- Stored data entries
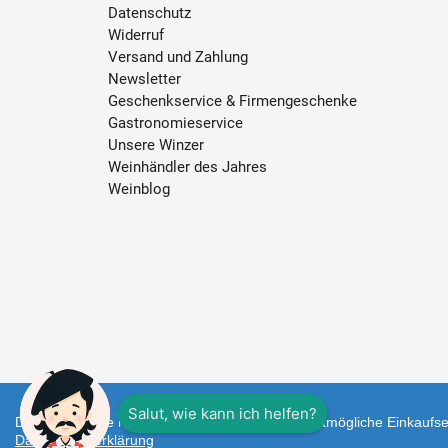
Datenschutz
Widerruf
Versand und Zahlung
Newsletter
Geschenkservice & Firmengeschenke
Gastronomieservice
Unsere Winzer
Weinhändler des Jahres
Weinblog
Diese Webseite nutzt Cookies um Ihnen das bestmögliche Einkaufser
Datenschutzerklärung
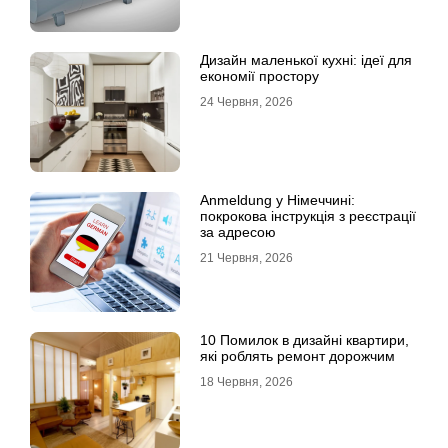
Дизайн маленької кухні: ідеї для
економії простору
24 Червня, 2026
Anmeldung у Німеччині:
покрокова інструкція з реєстрації
за адресою
21 Червня, 2026
10 Помилок в дизайні квартири,
які роблять ремонт дорожчим
18 Червня, 2026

- EXERCISE DESCRIPTION
Exact copy, no pictures: reproduce every record as it stands.

- ANSWER SPACE
Datenschutz
Widerruf
Versand und Zahlung
Newsletter
Geschenkservice & Firmengeschenke
Gastronomieservice
Unsere Winzer
Weinhändler des Jahres
Weinblog
Diese Webseite nutzt Cookies um Ihnen das bestmögliche Einkaufser
Datenschutzerklärung
Дизайн маленької кухні: ідеї для
економії простору
24 Червня, 2026
Anmeldung у Німеччині:
покрокова інструкція з реєстрації
за адресою
21 Червня, 2026
10 Помилок в дизайні квартири,
які роблять ремонт дорожчим
18 Червня, 2026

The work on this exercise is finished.